Hilary, (on top), Beatrice, Andrew, and William Thompson at the construction site of the Lindisfarne Chapel in 1980.
The
Lindisfarne Chapel
"Be still, and
know that I am God." Psalm 46:10
La noche sosegada
En par de los levantes
del aurora,
La musica callada,
La soledad sonora,
La
cena que recrea y enamora.*
St. John of the Cross
The Lindisfarne Association is a
fellowship of artists, scientists, and religious contemplatives devoted to the
study and realization of a new planetary culture for our new global
civilization. The Christian-Buddhist dialogue and collaboration have been
major parts of Lindisfarne's work since its founding in 1972, and the Crestone
Mountain Zen Center was founded at a meeting of the Lindisfarne Board of
Directors at the Cathedral of St. John the Divine in New York City in 1988.
The
Lindisfarne Chapel, which is still under construction and not yet officially
open to the public, has been conceived and designed as an interfaith sanctuary
for silent meditation; it is intended to be a sacred space rather than a
religious place, and therefore is meant to be more an invocation of the future
than an evocation of the past. This chapel has been created in a time of
religious warfare all over the world, and so it is critical to the survival of
humanity that a space be brought into being in which differing religions can
come together. You will notice that there is no iconography that makes
one tradition feel at home but another feel out of place. In spirit, the
chapel follows the principles of "No decoration, only proportion; no
iconography, only geometry." The stone ring embodies the presence of
the elemental powers of Earth; the baked bricks of the floor embody the human
realm of the transformed nature that is culture; the geometrical lattice of the
dome embodies the interweaving of the Celestial Intelligences associated with
the angelic and boddhisativic realms, and the skylight embodies the center in
which the elemental, human, and angelic realms come together to create a vessel
for the pure light of Emptiness at the center.

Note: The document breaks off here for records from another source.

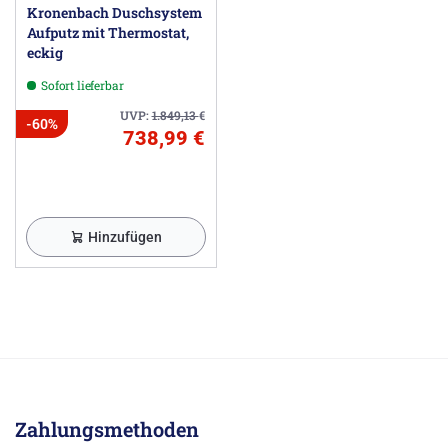
Kronenbach Duschsystem
Aufputz mit Thermostat,
eckig
Sofort lieferbar
UVP:
1.849,13
€
-60%
738,99 €
Hinzufügen
Zahlungsmethoden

Guided by the principles of the Perennial
Wisdom of the past, the designer, William Irwin Thompson, the architects Keith
Critchlow and John Barton, the structural engineer Tony Hunt, and the builders Ivan Hess, Michael Baron, and Robert Van
Iwaarden, have worked to create an expression of the sacred geometry that
underlies a seashell or a sunflower, a Christian cathedral or a Buddhist
temple. But just as an understanding of geometry underlies the perception
of specific concrete forms, so does the experience of contemplative silence
underlie the various traditions of ritual and prayer. The Lindisfarne
Chapel is not intended to be a temple for religious rituals or a theatre for
the performing arts, and if someone enters this space with this secondary
purpose in mind, we only ask that one honor the primary purpose of the space
with a few moments of silent meditation before turning to song or movement.
*"The tranquil night,/ At the time of the rising dawn,/ Silent music,/ Resounding solitude/The supper that delights/And deepens love."

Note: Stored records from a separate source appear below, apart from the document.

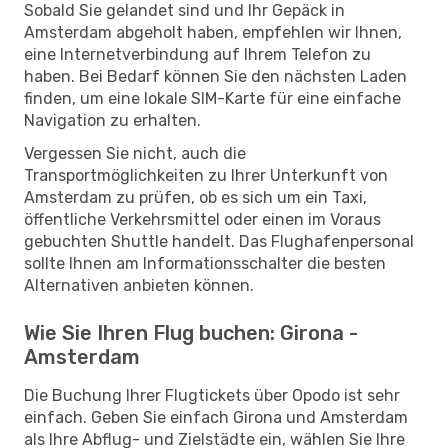
Sobald Sie gelandet sind und Ihr Gepäck in
Amsterdam abgeholt haben, empfehlen wir Ihnen,
eine Internetverbindung auf Ihrem Telefon zu
haben. Bei Bedarf können Sie den nächsten Laden
finden, um eine lokale SIM-Karte für eine einfache
Navigation zu erhalten.
Vergessen Sie nicht, auch die
Transportmöglichkeiten zu Ihrer Unterkunft von
Amsterdam zu prüfen, ob es sich um ein Taxi,
öffentliche Verkehrsmittel oder einen im Voraus
gebuchten Shuttle handelt. Das Flughafenpersonal
sollte Ihnen am Informationsschalter die besten
Alternativen anbieten können.
Wie Sie Ihren Flug buchen: Girona -
Amsterdam
Die Buchung Ihrer Flugtickets über Opodo ist sehr
einfach. Geben Sie einfach Girona und Amsterdam
als Ihre Abflug- und Zielstädte ein, wählen Sie Ihre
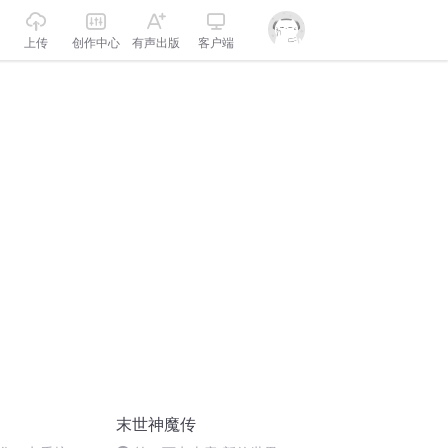
上传
创作中心
有声出版
客户端
末世神魔传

[Note set at the entrance to the Chapel in 1992.]
The Altar is a three hundred year old millstone from San Luis, the oldest town in Colorado. It is meant to be symbolic of "Hamlet's Mill," and the precession of the equinox in the 25,920 years of the zodiacal cycle discussed by my former colleague at MIT, Hertha von Dechend at our lunches in the student cafeteria and at greater length in her book with Giorgio di Santillana, Hamlet's Mill.
2009 The interior with new skylight provided by the Crestone Mountain Zen Center.